Марджори остановила машину перед Домом Каппы, и сердце Скарлетт пропустило удар. Это было красивое светло-серое здание в стиле французского ренессанса с обнесенными коваными решетками балконами на каждом этаже и огороженной перильцами крышей, где сестры иногда практиковались в плетении чар и заклинаний. К нему стекались девушки с чемоданами, они обнимали друг дружку после долгой летней разлуки. Среди них была Хейзел Ким, второкурсница и звезда легкоатлетической команды колледжа; Джулиет с выпускного курса, которая блистала на курсах химии и зельеварения; третьекурсница Мэй Окада, которая меняла свою внешность так же легко, как наряды.

Марджори заглушила двигатель и ступила на землю, будто военачальник на поле битвы.

– Где же Мейсон? Мне хотелось бы узнать о его путешествиях.

– Он не приедет до завтрашнего дня, – сказала Скарлетт, стараясь сдержать довольную улыбку.

Она не видела Мейсона почти два месяца. Они начали встречаться два года назад, и их самая долгая разлука вот-вот должна была завершиться. После свадьбы друзей семьи Мейсон, повинуясь мимолетному капризу, решил побродить с рюкзаком по Европе. Он увильнул от стажировки в юридической фирме своего отца и от всех остальных планов, которые Скарлетт понастроила для них обоих. Сама она стажировалась у матери, трудилась над документами и вместе с другими Воронихами составляла для сестринства график светских мероприятий, постоянно ожидая коротких беспорядочных сообщений и фотографий, из которых можно было узнать о перемещениях Мейсона: «Просто купаюсь в озере Комо, жаль, что ты не со мной»; «Тебе нужно увидеть воду на Капри – привезу тебя сюда после окончания учебы». Это не было похоже на него, обычно он не уклонялся от семейных обязательств и не оставлял ее в одиночестве на все лето. Не в правилах Скарлетт было ждать кого-то или чего-то, но Мейсон стоил того, чтобы сделать для него исключение.

– Приезжай с ним в гости, как только сможешь, – потребовала Марджори, голос которой при этом был как никогда теплым. Эжени поерзала на своем месте и принялась с ожесточением просматривать рабочую почту.

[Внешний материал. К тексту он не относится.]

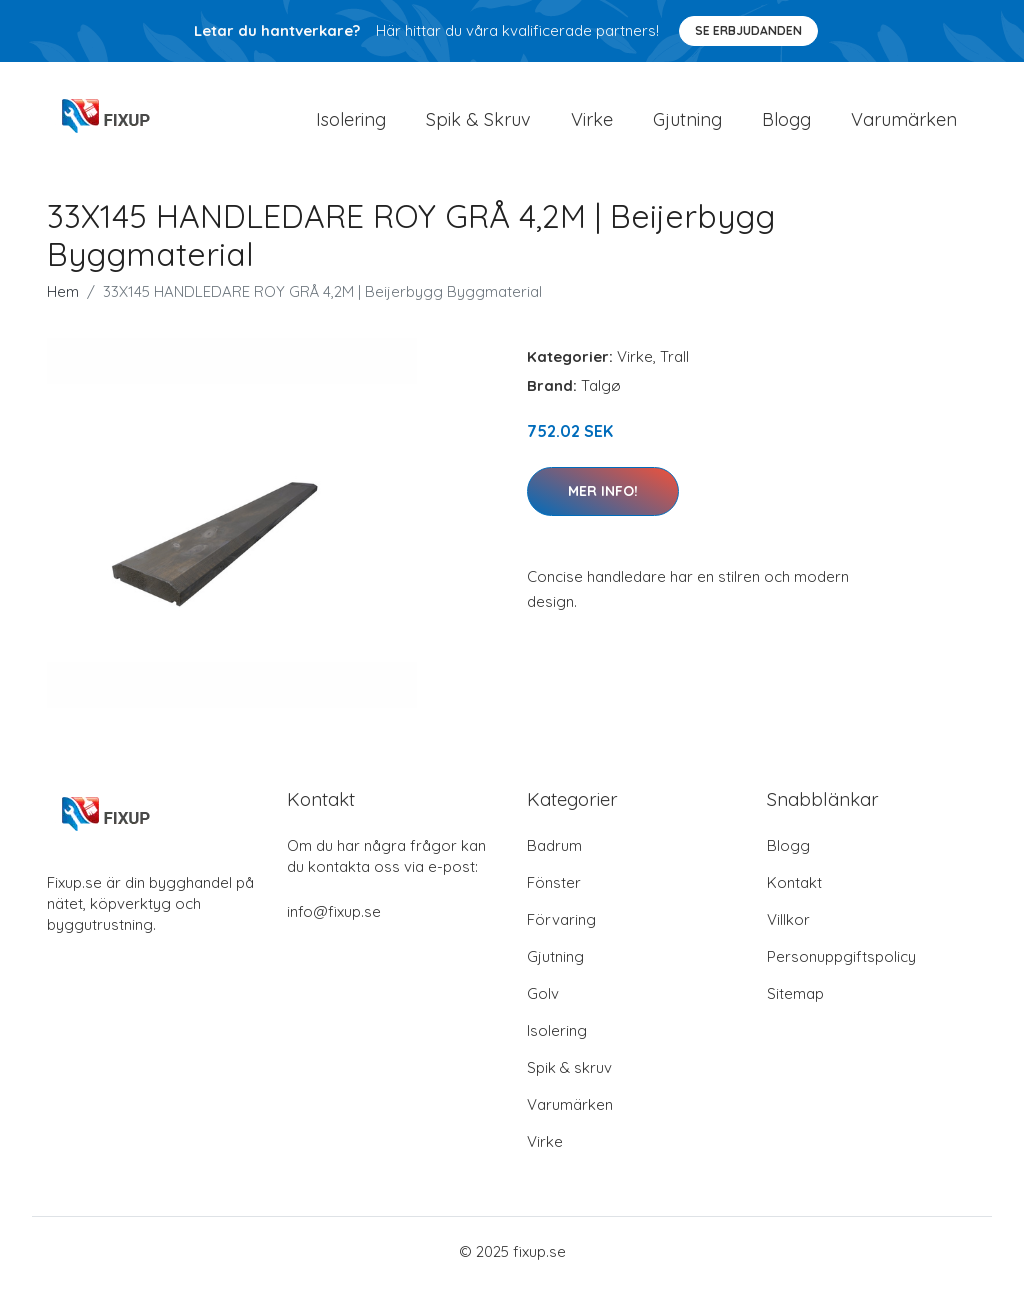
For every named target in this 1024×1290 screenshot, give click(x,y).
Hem (63, 296)
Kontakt (794, 886)
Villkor (788, 923)
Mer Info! (603, 495)
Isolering (351, 121)
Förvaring (561, 923)
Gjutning (687, 121)
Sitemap (795, 997)
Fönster (554, 886)
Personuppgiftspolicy (841, 960)
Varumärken (904, 121)
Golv (543, 997)
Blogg (786, 121)
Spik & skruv (569, 1071)
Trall (674, 361)
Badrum (554, 849)
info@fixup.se (334, 915)
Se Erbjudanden (748, 30)
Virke (592, 121)
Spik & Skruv (478, 121)
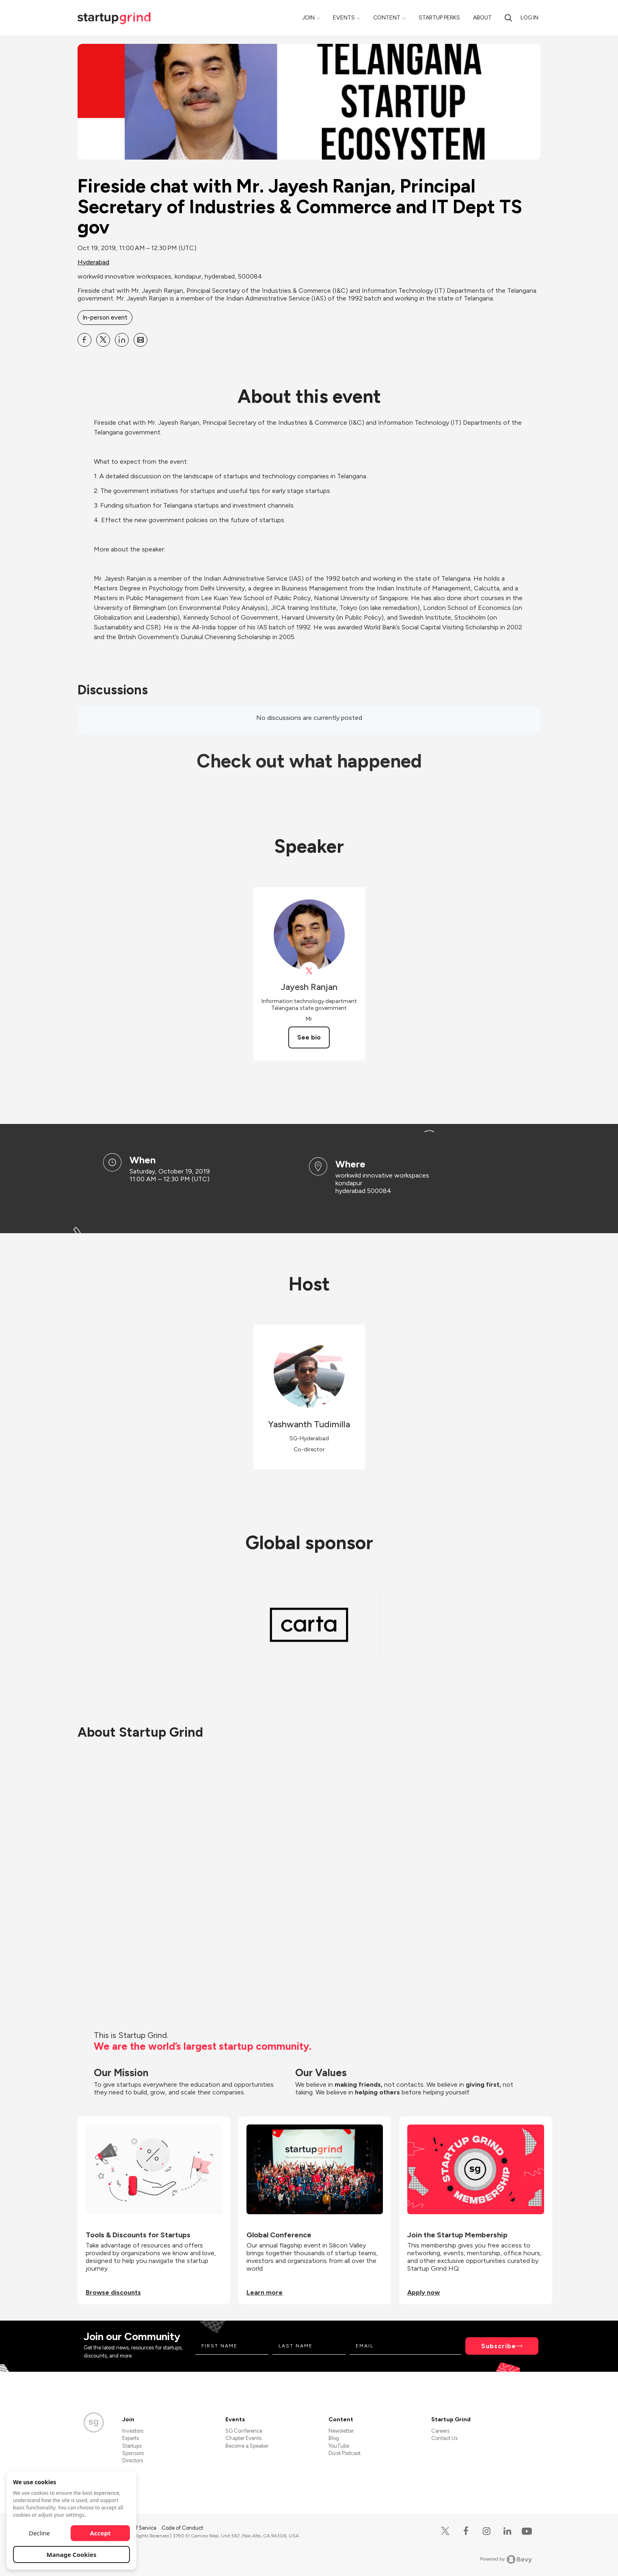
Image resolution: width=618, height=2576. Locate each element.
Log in (529, 17)
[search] (508, 17)
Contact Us (444, 2438)
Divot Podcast (344, 2453)
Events (344, 17)
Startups (132, 2446)
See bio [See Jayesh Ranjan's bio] (309, 1037)
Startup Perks (439, 17)
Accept (100, 2533)
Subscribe (498, 2346)
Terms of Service (137, 2528)
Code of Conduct (182, 2528)
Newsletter (341, 2431)
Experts (130, 2438)
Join (308, 17)
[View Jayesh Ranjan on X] (309, 971)
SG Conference (243, 2431)
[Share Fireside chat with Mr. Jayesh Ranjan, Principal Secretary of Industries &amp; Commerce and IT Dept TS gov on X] (103, 340)
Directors (132, 2460)
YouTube (338, 2446)
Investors (132, 2431)
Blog (333, 2438)
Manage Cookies (72, 2554)
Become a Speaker (246, 2446)
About (482, 17)
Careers (440, 2431)
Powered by (506, 2559)
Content (386, 17)
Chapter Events (243, 2438)
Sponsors (133, 2453)
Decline (39, 2533)
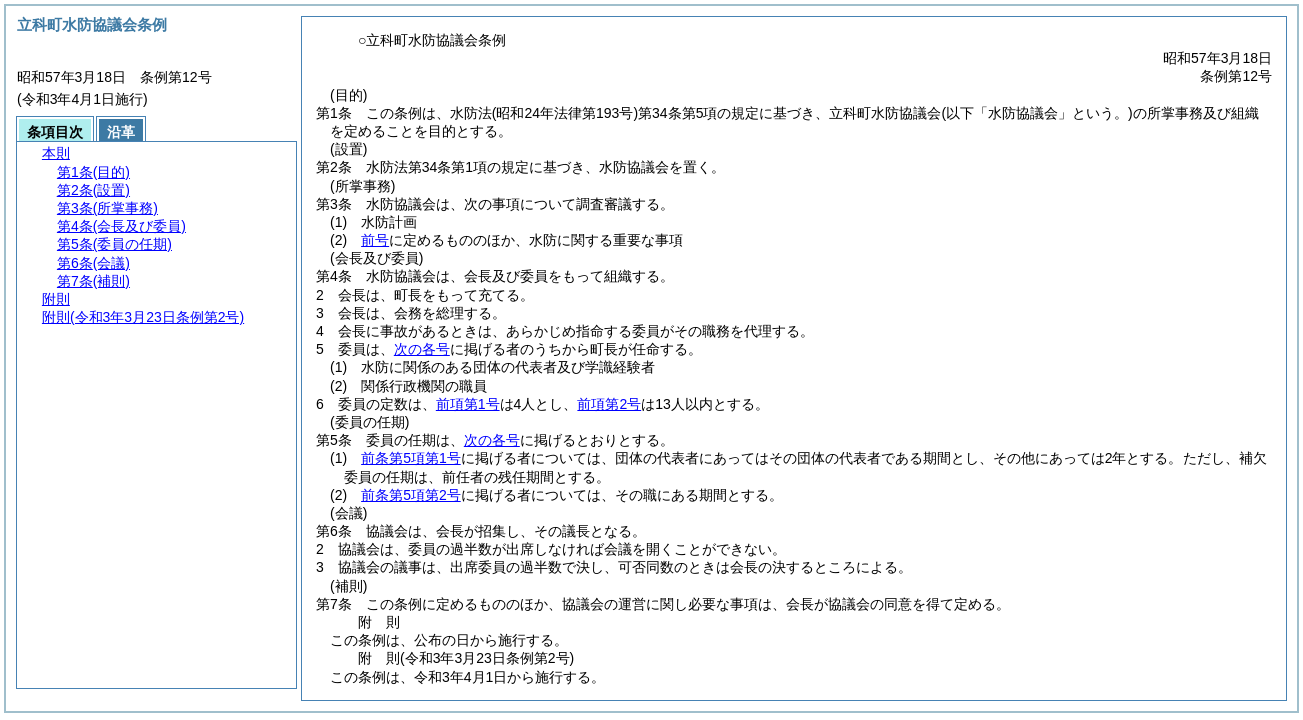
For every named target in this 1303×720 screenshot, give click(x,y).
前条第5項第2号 (411, 495)
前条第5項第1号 (411, 458)
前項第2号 (609, 404)
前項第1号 (468, 404)
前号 (375, 240)
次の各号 (422, 349)
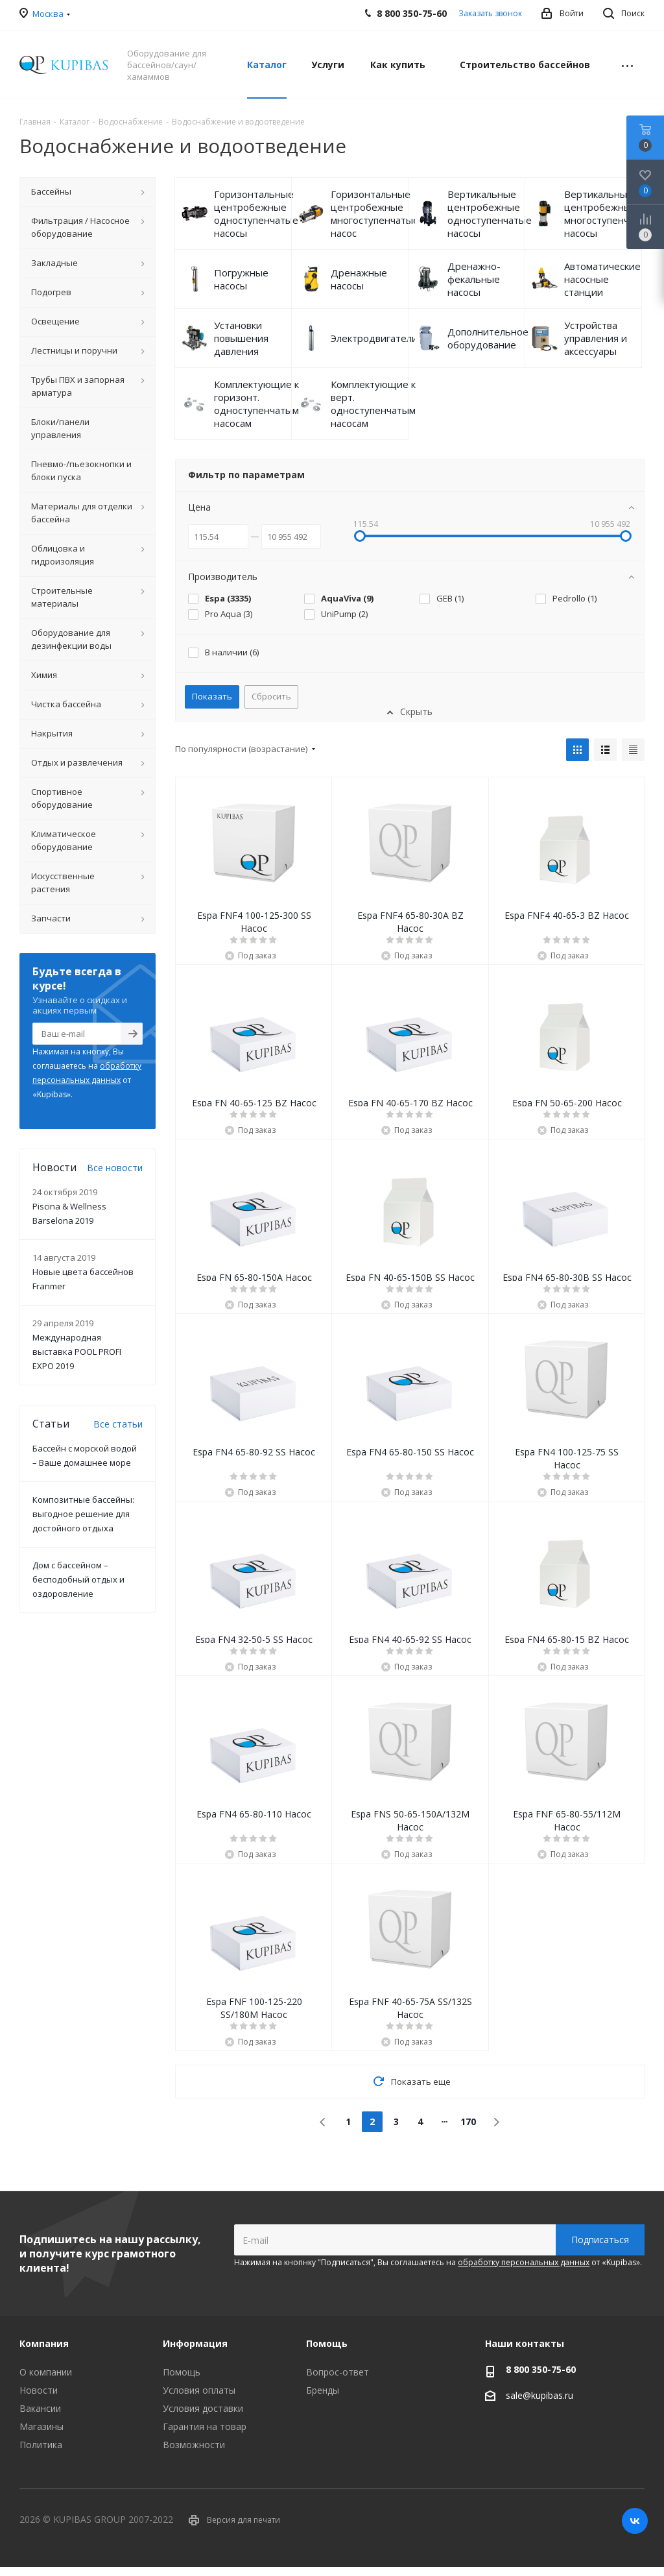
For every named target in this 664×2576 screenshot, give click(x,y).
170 (468, 2121)
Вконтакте (635, 2521)
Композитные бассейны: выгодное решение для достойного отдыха (83, 1514)
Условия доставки (203, 2408)
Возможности (194, 2444)
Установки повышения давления (241, 338)
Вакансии (40, 2408)
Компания (44, 2343)
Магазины (41, 2426)
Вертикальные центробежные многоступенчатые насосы (608, 213)
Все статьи (118, 1424)
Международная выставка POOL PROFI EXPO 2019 (76, 1351)
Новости (38, 2390)
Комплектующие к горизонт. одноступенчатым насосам (256, 404)
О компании (45, 2372)
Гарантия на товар (204, 2426)
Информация (195, 2343)
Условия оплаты (199, 2390)
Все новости (115, 1167)
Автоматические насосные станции (602, 279)
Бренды (322, 2390)
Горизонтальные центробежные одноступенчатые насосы (256, 213)
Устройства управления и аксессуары (595, 338)
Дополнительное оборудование (487, 338)
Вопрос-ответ (337, 2372)
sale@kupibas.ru (539, 2395)
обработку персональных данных (523, 2262)
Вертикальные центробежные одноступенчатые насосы (489, 213)
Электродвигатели (374, 338)
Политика (40, 2444)
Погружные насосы (241, 279)
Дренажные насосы (359, 279)
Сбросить (271, 696)
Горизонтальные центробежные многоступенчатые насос (375, 213)
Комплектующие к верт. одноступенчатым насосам (373, 404)
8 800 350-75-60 (541, 2369)
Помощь (181, 2372)
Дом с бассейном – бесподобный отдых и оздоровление (78, 1579)
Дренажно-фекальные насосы (474, 279)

Скарлетт спрятала самодовольную улыбку. Отношения с Мейсоном были единственным, в чем она пока что превзошла старшую сестру. Мейсон был дополняющим – таким словечком в сестринстве обозначали достойных Вороних партнеров. Требования к дополняющим были чрезвычайно высокими, подобной чести могли удостоиться лишь лучшие из лучших, и Мейсон как раз таким и был. У него имелось не только подходящее происхождение – сын второго по значимости (после Марджори, конечно) юриста Джорджии, президент студенческого союза, – но и будущее. Лучший на своем курсе, спортивный, убийственно сексапильный парень – и весь ее. Ну и вишенка на тортике – Марджори его просто обожала.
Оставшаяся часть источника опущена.